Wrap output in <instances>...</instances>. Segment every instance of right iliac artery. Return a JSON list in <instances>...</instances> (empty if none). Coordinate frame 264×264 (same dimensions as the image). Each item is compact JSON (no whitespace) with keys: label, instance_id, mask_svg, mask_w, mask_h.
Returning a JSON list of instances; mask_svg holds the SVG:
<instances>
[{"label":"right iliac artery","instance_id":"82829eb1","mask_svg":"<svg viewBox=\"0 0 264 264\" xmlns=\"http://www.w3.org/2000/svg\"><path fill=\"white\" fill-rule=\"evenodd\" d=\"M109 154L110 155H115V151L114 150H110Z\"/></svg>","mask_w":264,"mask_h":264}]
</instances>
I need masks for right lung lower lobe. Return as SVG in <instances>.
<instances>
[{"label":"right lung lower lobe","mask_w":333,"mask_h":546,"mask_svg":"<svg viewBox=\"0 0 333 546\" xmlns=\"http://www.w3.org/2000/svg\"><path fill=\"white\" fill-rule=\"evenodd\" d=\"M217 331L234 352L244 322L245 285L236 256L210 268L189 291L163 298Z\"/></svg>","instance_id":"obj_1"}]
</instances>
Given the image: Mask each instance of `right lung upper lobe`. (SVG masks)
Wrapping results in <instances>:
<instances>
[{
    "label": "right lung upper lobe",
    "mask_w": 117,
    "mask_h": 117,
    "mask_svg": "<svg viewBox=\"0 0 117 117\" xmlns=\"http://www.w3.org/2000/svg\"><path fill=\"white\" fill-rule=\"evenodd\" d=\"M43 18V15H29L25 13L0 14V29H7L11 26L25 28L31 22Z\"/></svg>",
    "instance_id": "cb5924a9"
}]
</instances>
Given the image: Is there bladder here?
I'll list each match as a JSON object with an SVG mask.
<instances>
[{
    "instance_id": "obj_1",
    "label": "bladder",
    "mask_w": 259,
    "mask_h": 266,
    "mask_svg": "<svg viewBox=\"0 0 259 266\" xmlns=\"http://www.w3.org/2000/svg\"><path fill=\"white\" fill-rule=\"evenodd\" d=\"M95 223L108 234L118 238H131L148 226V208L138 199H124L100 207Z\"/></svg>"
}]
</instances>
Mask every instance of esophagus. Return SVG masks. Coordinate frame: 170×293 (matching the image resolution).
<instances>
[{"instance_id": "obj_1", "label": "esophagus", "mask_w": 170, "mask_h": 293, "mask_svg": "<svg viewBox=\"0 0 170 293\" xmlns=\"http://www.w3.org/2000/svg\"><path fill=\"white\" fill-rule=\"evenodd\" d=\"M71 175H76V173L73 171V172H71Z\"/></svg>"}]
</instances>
○ ○ ○
Task brief:
Please write out the records from above, keeping every line exact.

Task response:
Wrap output in <instances>...</instances>. Segment every instance of right iliac artery. Return a JSON list in <instances>...</instances> (empty if none). Coordinate frame 264×264 (same dimensions as the image). Each item is compact JSON (no whitespace) with keys: label, instance_id, mask_svg, mask_w, mask_h.
Returning a JSON list of instances; mask_svg holds the SVG:
<instances>
[{"label":"right iliac artery","instance_id":"82829eb1","mask_svg":"<svg viewBox=\"0 0 264 264\" xmlns=\"http://www.w3.org/2000/svg\"><path fill=\"white\" fill-rule=\"evenodd\" d=\"M109 154L110 155H115V151L114 150H110Z\"/></svg>","mask_w":264,"mask_h":264}]
</instances>
I need masks for right lung lower lobe. Return as SVG in <instances>.
<instances>
[{"label":"right lung lower lobe","mask_w":333,"mask_h":546,"mask_svg":"<svg viewBox=\"0 0 333 546\" xmlns=\"http://www.w3.org/2000/svg\"><path fill=\"white\" fill-rule=\"evenodd\" d=\"M217 331L234 352L244 322L245 285L236 256L210 268L189 291L163 298Z\"/></svg>","instance_id":"obj_1"}]
</instances>
Given the image: Mask each instance of `right lung upper lobe`. (SVG masks)
Wrapping results in <instances>:
<instances>
[{
    "label": "right lung upper lobe",
    "mask_w": 117,
    "mask_h": 117,
    "mask_svg": "<svg viewBox=\"0 0 117 117\" xmlns=\"http://www.w3.org/2000/svg\"><path fill=\"white\" fill-rule=\"evenodd\" d=\"M43 18V15H29L25 13L0 14V29H7L11 26L25 28L31 22Z\"/></svg>",
    "instance_id": "cb5924a9"
}]
</instances>
Given the image: Is there bladder here?
I'll list each match as a JSON object with an SVG mask.
<instances>
[{
    "instance_id": "obj_1",
    "label": "bladder",
    "mask_w": 259,
    "mask_h": 266,
    "mask_svg": "<svg viewBox=\"0 0 259 266\" xmlns=\"http://www.w3.org/2000/svg\"><path fill=\"white\" fill-rule=\"evenodd\" d=\"M95 223L108 234L118 238H131L148 226V208L138 199H124L100 207Z\"/></svg>"
}]
</instances>
Mask every instance of esophagus. Return SVG masks. Coordinate frame: 170×293 (matching the image resolution).
<instances>
[{"instance_id": "obj_1", "label": "esophagus", "mask_w": 170, "mask_h": 293, "mask_svg": "<svg viewBox=\"0 0 170 293\" xmlns=\"http://www.w3.org/2000/svg\"><path fill=\"white\" fill-rule=\"evenodd\" d=\"M71 175H76V173L73 171V172H71Z\"/></svg>"}]
</instances>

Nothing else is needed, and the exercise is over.